I have been drawing and painting since I can remember. My earliest memory is when I was in third grade- I knew I wanted to be an artist and I have regarded myself as one ever since. At an early age, I began receiving recognition for my artwork from school and my community through various art shows and competitions. Growing up in rural Minnesota, I didn’t really have many resources to draw from as far as influence other then what I was exposed to at school or on television. The paintings of Ernie Barnes are what inspired me to become an artist. Most people may recognize his work from the closing credits of the T.V. show Good Times. I admired his figurative style, color, and subject matter. It was the first time I saw paintings with people of color.

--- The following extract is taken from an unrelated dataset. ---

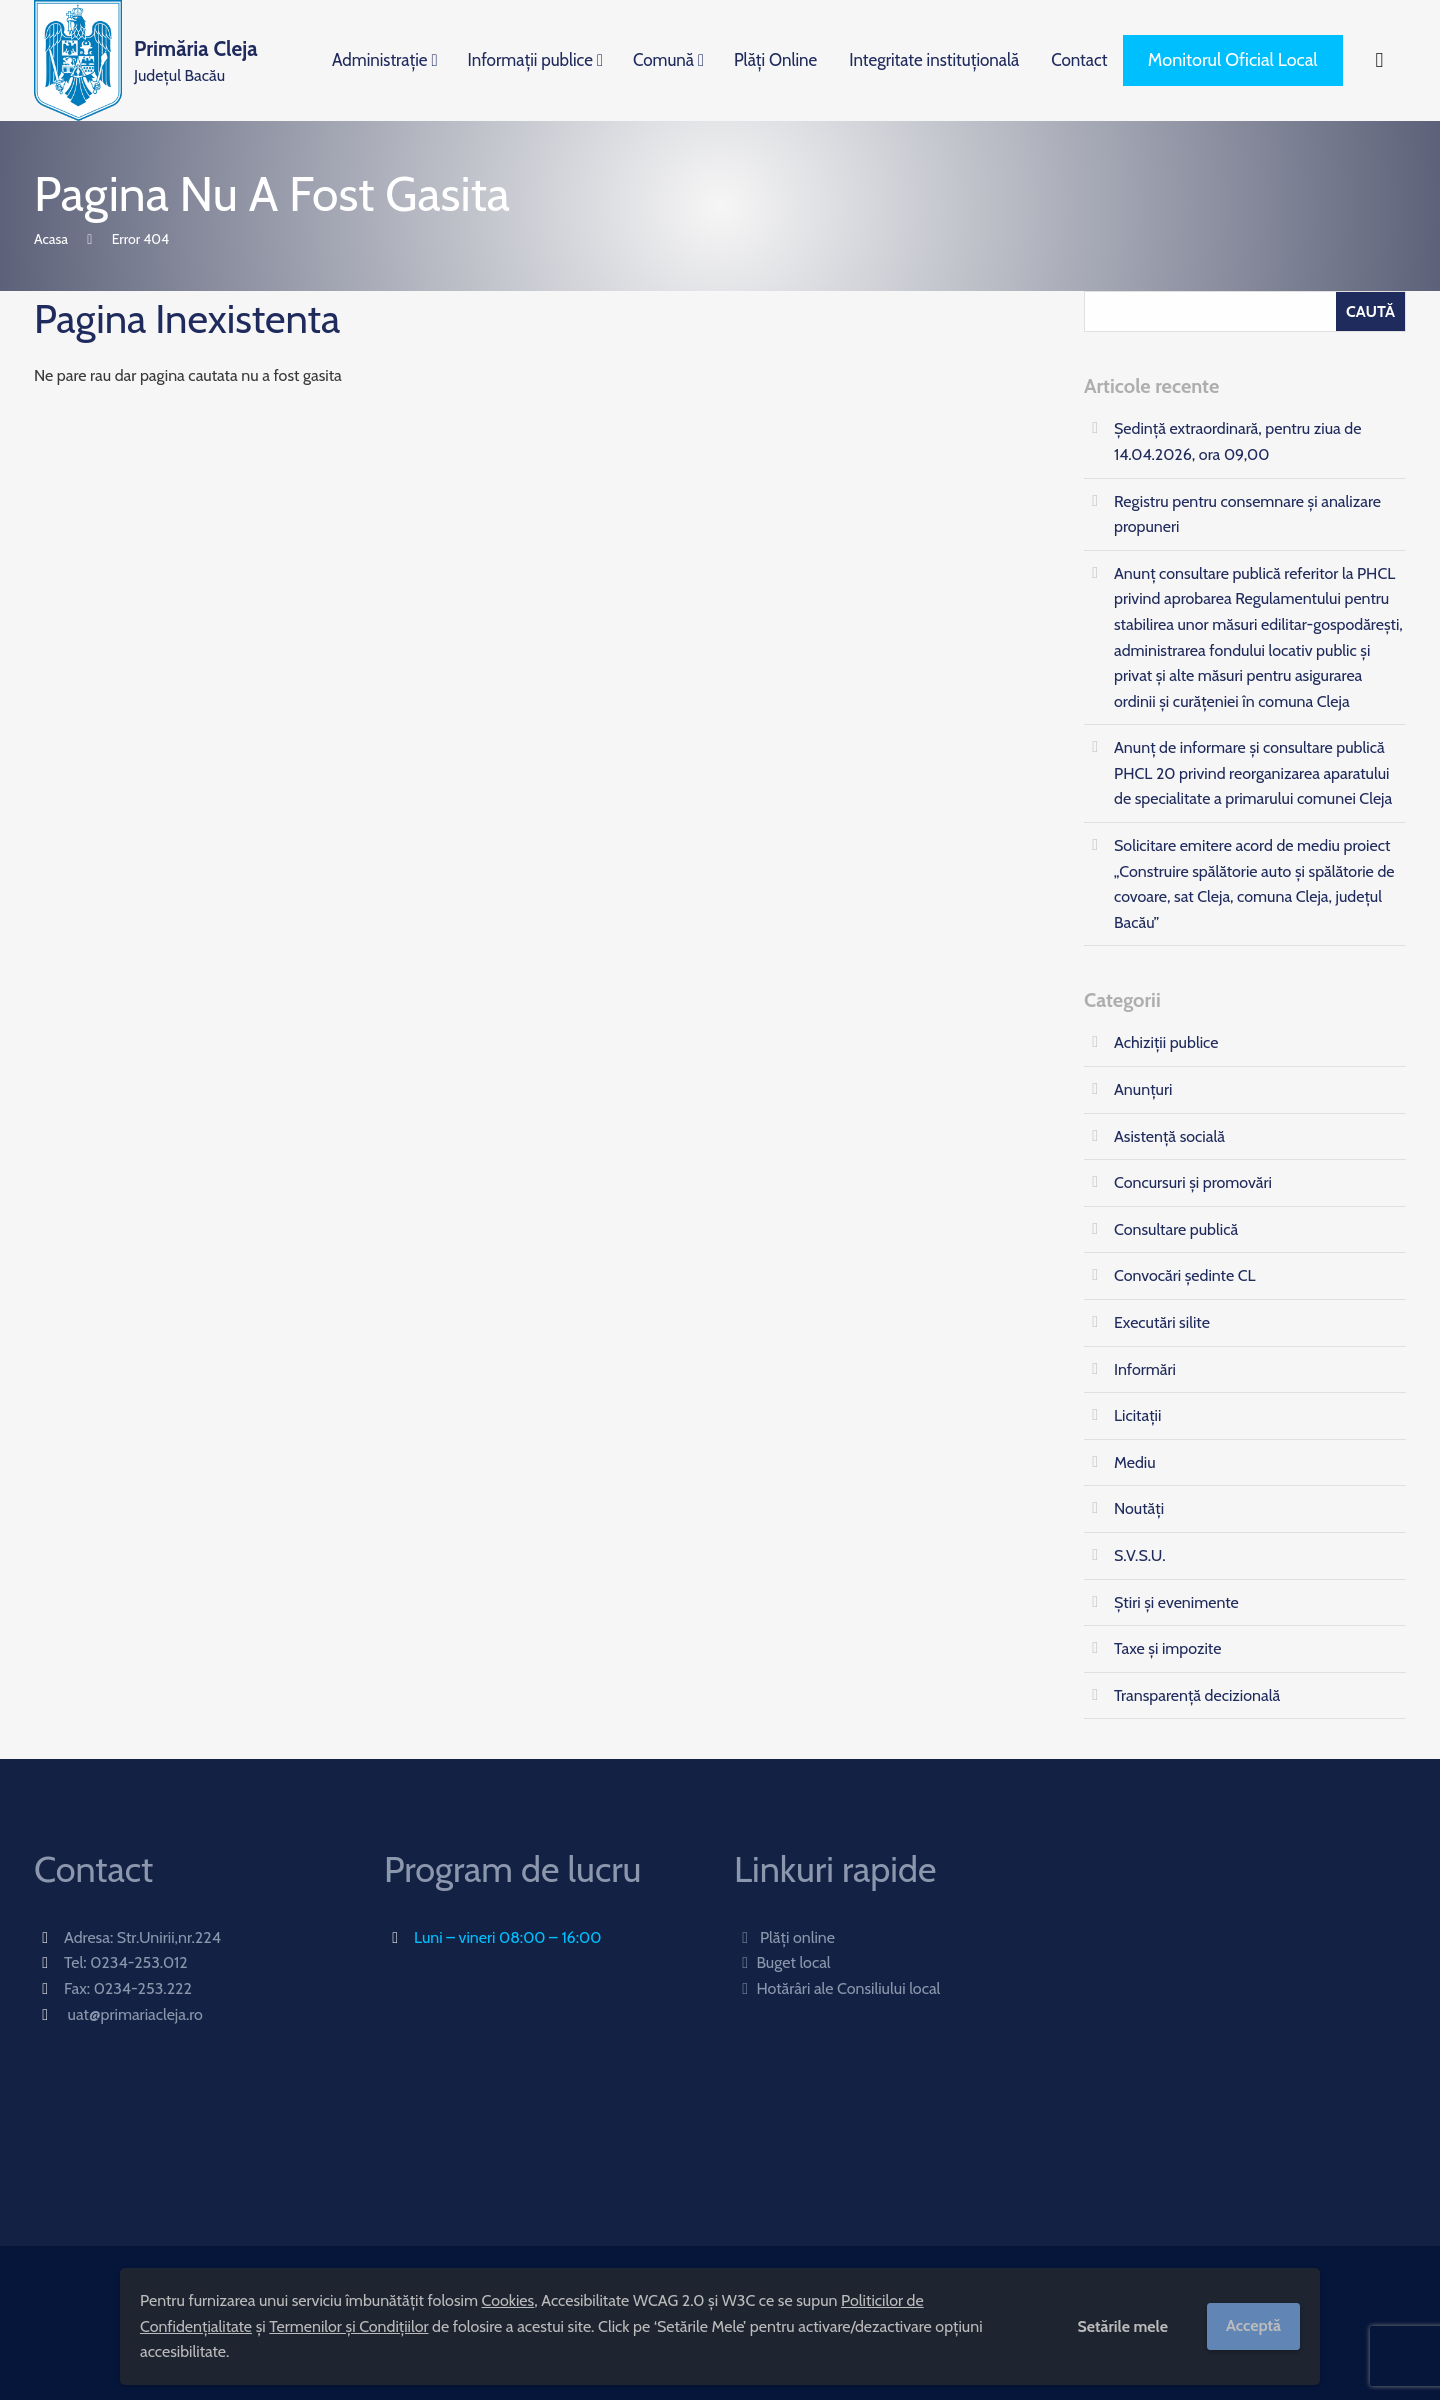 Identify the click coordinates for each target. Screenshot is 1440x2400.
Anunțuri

Today, I draw inspiration from many of the things around me- the African American and Latino community, urban style and street art, and film. I am also influenced by my South American heritage as well as historical art movements like early Hip Hop and The Harlem Renaissance. Even though one may not see a direct connection to those influences in my art, they act as a starting point or vehicle in my process. For stylistic influence, I'm usually inspired by artists such as Jacob Lawrence, Aaron Douglas, Diego Rivera, Pablo Picasso, Mercedes Matter, and contemporary artists like Kadir Nelson and Kehinde Wiley.

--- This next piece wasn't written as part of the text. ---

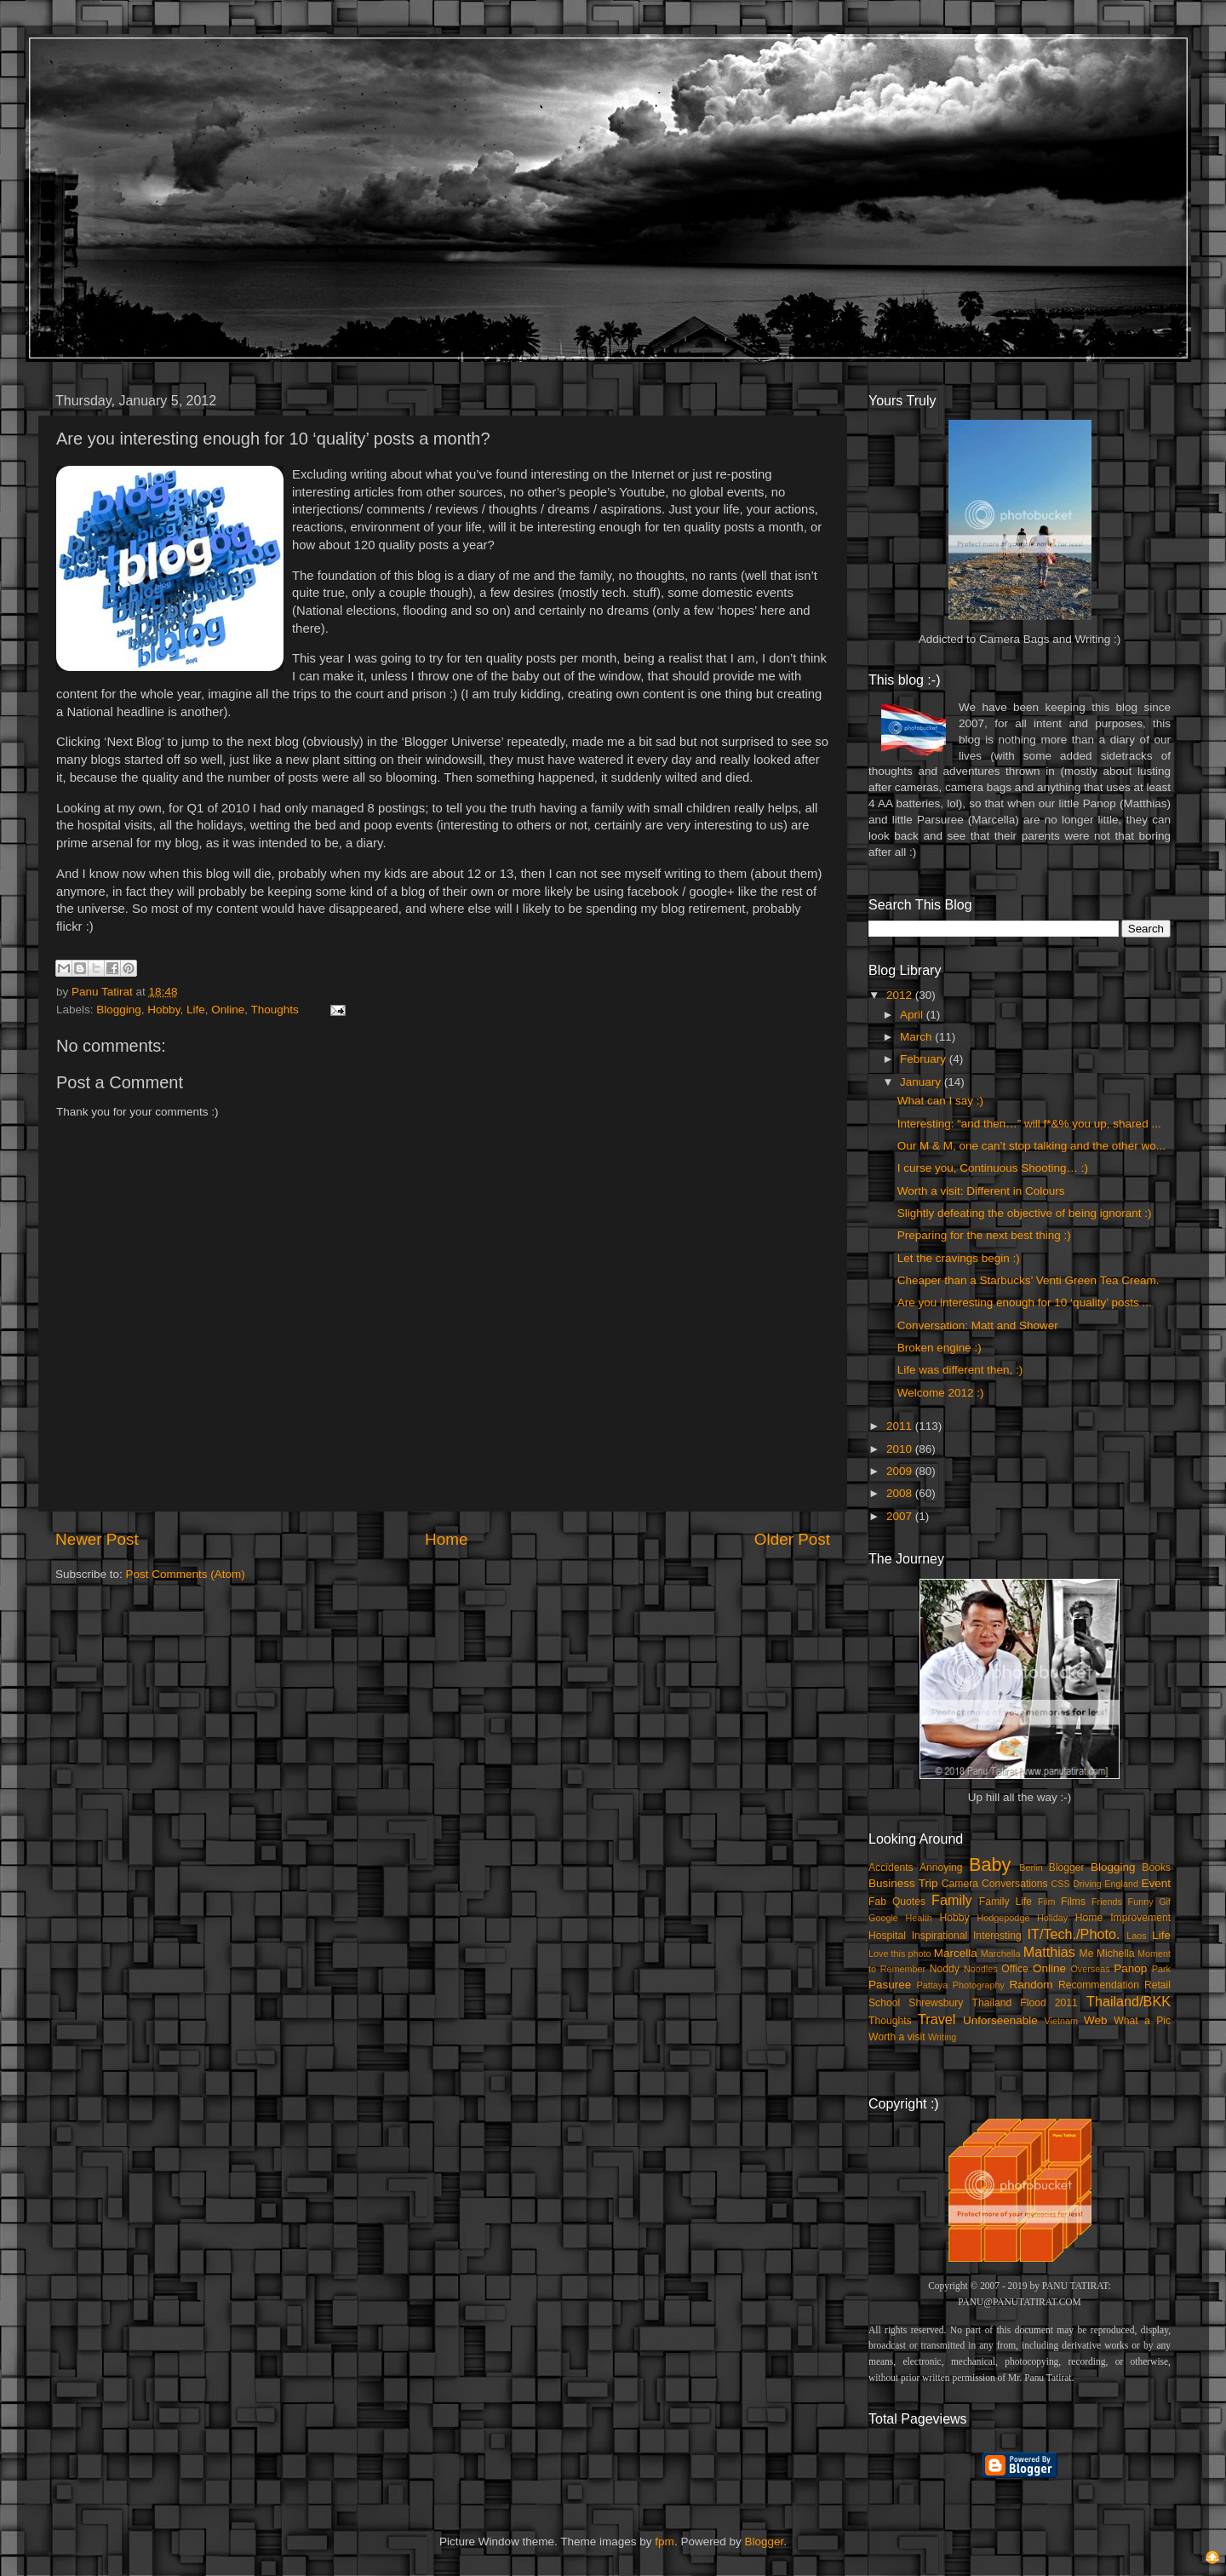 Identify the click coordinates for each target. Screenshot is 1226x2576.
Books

The most important goal I strive for in my work is communicating positive ideas and images about the people and culture in my family and community. I want to provide a social, political, and cultural voice for a group of people that may be misunderstood, misrepresented, and stereotyped. I like to create work that not only illustrates the beauty and strength of a multicultural kaleidoscope of people but also create work that is identifiable and relatable to those that are usually ignored.